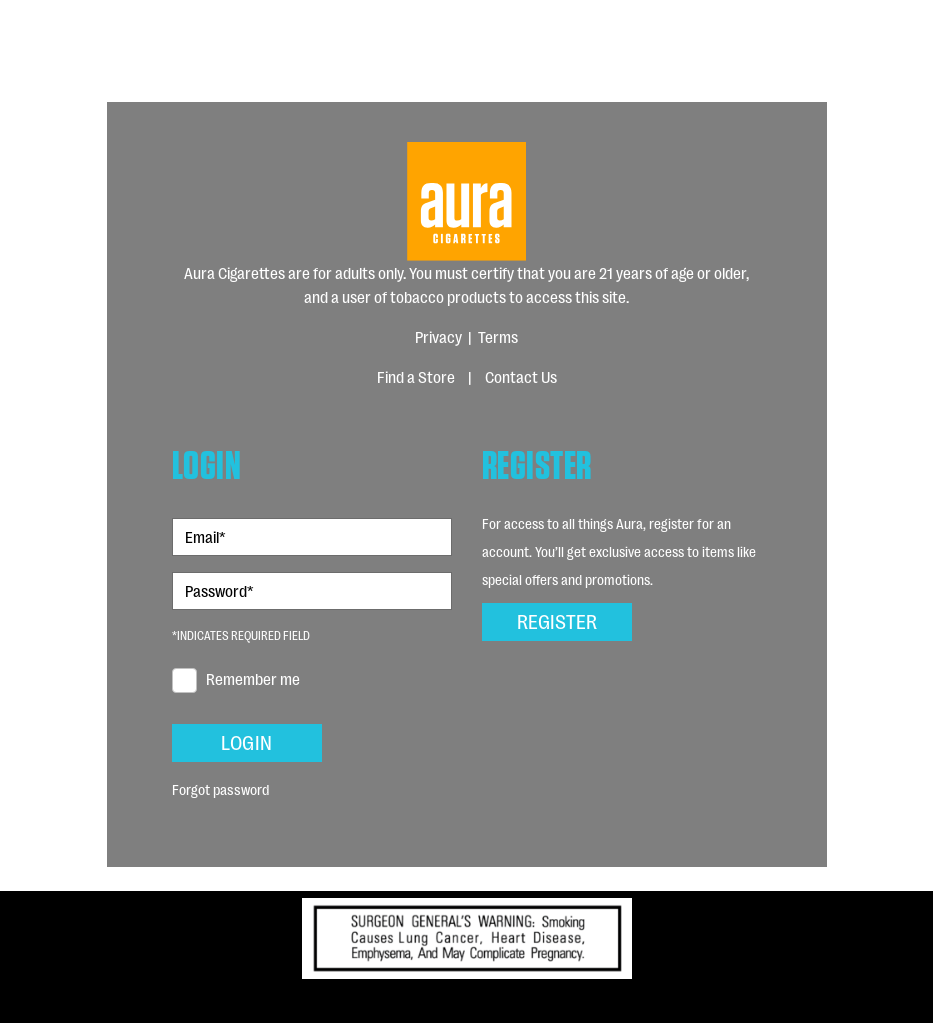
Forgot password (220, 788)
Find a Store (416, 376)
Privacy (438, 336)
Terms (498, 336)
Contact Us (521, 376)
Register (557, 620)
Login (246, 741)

...

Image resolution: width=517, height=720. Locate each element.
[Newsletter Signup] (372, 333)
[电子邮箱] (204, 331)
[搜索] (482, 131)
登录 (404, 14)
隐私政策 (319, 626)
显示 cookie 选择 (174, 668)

...

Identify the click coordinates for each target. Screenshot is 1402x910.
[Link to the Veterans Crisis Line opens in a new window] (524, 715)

What the task requires
Extract exactly and only the lines above from the line containing "Forgot password (220, 788)" through the line containing "Login (246, 741)", both end lines included.

Solution for this problem
Forgot password (220, 788)
Find a Store (416, 376)
Privacy (438, 336)
Terms (498, 336)
Contact Us (521, 376)
Register (557, 620)
Login (246, 741)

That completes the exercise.